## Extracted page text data
((

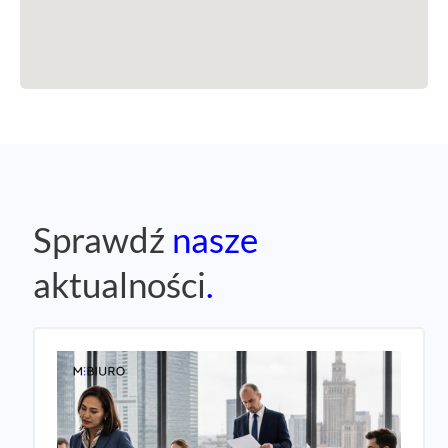
Sprawdź
nasze
aktualności
.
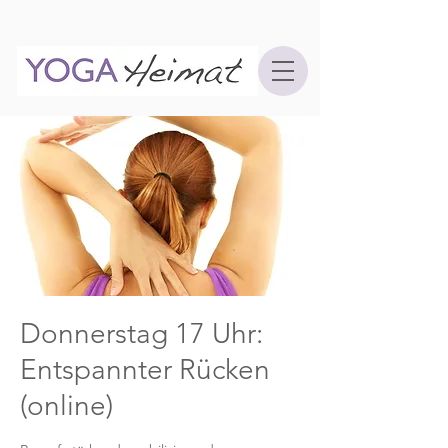
Donnerstag 17 Uhr:
Entspannter Rücken
(online)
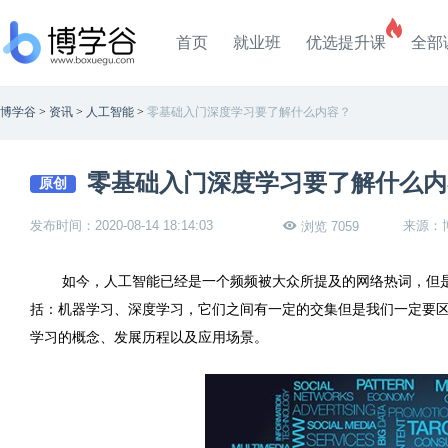
首页
就业班
优选提升课
全部
博学谷
>
资讯
>
人工智能
>
零基础入门深度学习要了解什么内容？
零基础入门深度学习要了解什么内
原创
发布时间：2020-08-14 18:14:03
来源：
浏览 7059
如今，人工智能已经是一个频频被大众所提及的网络热词，但
括：机器学习、深度学习，它们之间有一定的交集但是我们一定要
学习的概念、发展历程以及应用场景。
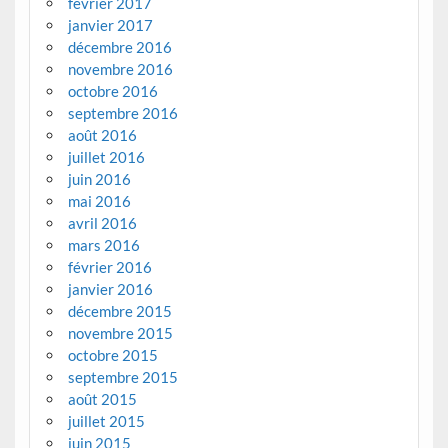
février 2017
janvier 2017
décembre 2016
novembre 2016
octobre 2016
septembre 2016
août 2016
juillet 2016
juin 2016
mai 2016
avril 2016
mars 2016
février 2016
janvier 2016
décembre 2015
novembre 2015
octobre 2015
septembre 2015
août 2015
juillet 2015
juin 2015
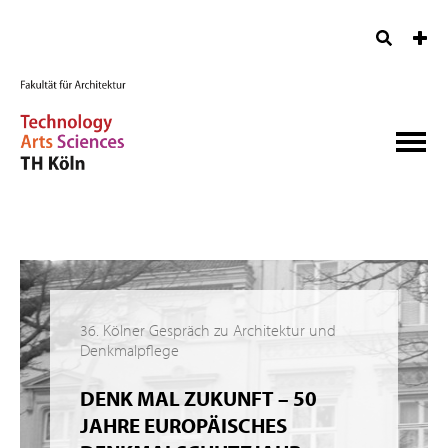
36. Kölner Gespräch zu Architektur und
Denkmalpflege
DENK MAL ZUKUNFT – 50
JAHRE EUROPÄISCHES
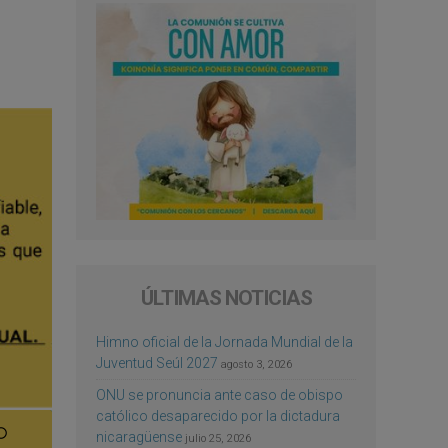
ÚLTIMAS NOTICIAS
Himno oficial de la Jornada Mundial de la
Juventud Seúl 2027
agosto 3, 2026
ONU se pronuncia ante caso de obispo
católico desaparecido por la dictadura
nicaragüense
julio 25, 2026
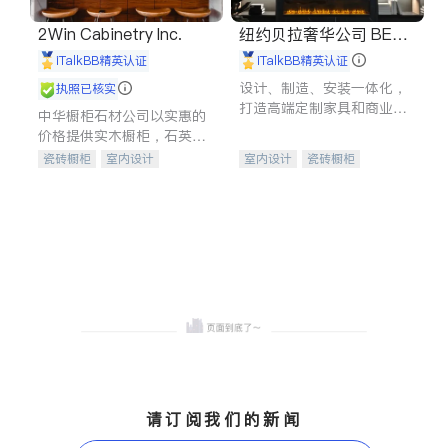
2Win Cabinetry Inc.
纽约贝拉奢华公司 BELL
A LUXE
iTalkBB精英认证
iTalkBB精英认证
设计、制造、安装一体化，
执照已核实
打造高端定制家具和商业空
中华橱柜石材公司以实惠的
间
价格提供实木橱柜，石英石
台面，多种优质不锈钢水
瓷砖橱柜
室内设计
室内设计
瓷砖橱柜
槽、水龙头与抽油烟机。品
建筑设计
卫浴洁具
卫浴洁具
地板建材
质厨房，家的选择。
室内装修
售前软装staging
室内装修
请订阅我们的新闻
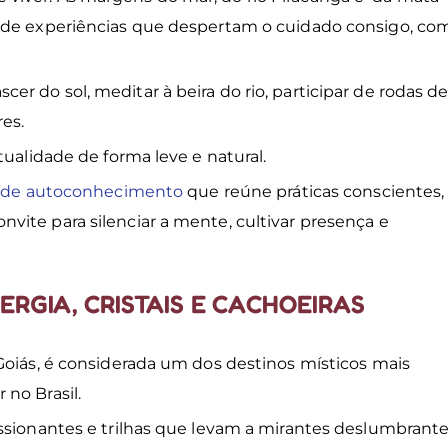
e de experiências que despertam o cuidado consigo, co
 do sol, meditar à beira do rio, participar de rodas d
res.
tualidade de forma leve e natural.
o de autoconhecimento
que reúne práticas conscientes,
ite para silenciar a mente, cultivar presença e
ERGIA, CRISTAIS E CACHOEIRAS
Goiás, é considerada um dos destinos místicos mais
 no Brasil.
ssionantes e trilhas que levam a mirantes deslumbrante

))

## WORK TASK
The records are to be retyped in full and exactly, with no image carried over.

## TASK OUTPUT
Sprawdź
nasze
aktualności
.
Donnerstag 17 Uhr:
Entspannter Rücken
(online)
首页
就业班
优选提升课
全部
博学谷
>
资讯
>
人工智能
>
零基础入门深度学习要了解什么内容？
零基础入门深度学习要了解什么内
原创
发布时间：2020-08-14 18:14:03
来源：
浏览 7059
如今，人工智能已经是一个频频被大众所提及的网络热词，但
括：机器学习、深度学习，它们之间有一定的交集但是我们一定要
学习的概念、发展历程以及应用场景。
février 2017
janvier 2017
décembre 2016
novembre 2016
octobre 2016
septembre 2016
août 2016
juillet 2016
juin 2016
mai 2016
avril 2016
mars 2016
février 2016
janvier 2016
décembre 2015
novembre 2015
octobre 2015
septembre 2015
août 2015
juillet 2015
juin 2015
36. Kölner Gespräch zu Architektur und
Denkmalpflege
DENK MAL ZUKUNFT – 50
JAHRE EUROPÄISCHES
ÚLTIMAS NOTICIAS
Himno oficial de la Jornada Mundial de la
Juventud Seúl 2027
agosto 3, 2026
ONU se pronuncia ante caso de obispo
católico desaparecido por la dictadura
nicaragüense
julio 25, 2026
2Win Cabinetry Inc.
纽约贝拉奢华公司 BELL
A LUXE
iTalkBB精英认证
iTalkBB精英认证
设计、制造、安装一体化，
执照已核实
打造高端定制家具和商业空
中华橱柜石材公司以实惠的
间
价格提供实木橱柜，石英石
台面，多种优质不锈钢水
瓷砖橱柜
室内设计
室内设计
瓷砖橱柜
槽、水龙头与抽油烟机。品
建筑设计
卫浴洁具
卫浴洁具
地板建材
质厨房，家的选择。
室内装修
售前软装staging
室内装修
请订阅我们的新闻
e de experiências que despertam o cuidado consigo, co
 do sol, meditar à beira do rio, participar de rodas d
res.
tualidade de forma leve e natural.
o de autoconhecimento
que reúne práticas conscientes,
ite para silenciar a mente, cultivar presença e
ERGIA, CRISTAIS E CACHOEIRAS
Goiás, é considerada um dos destinos místicos mais
 no Brasil.
ssionantes e trilhas que levam a mirantes deslumbrante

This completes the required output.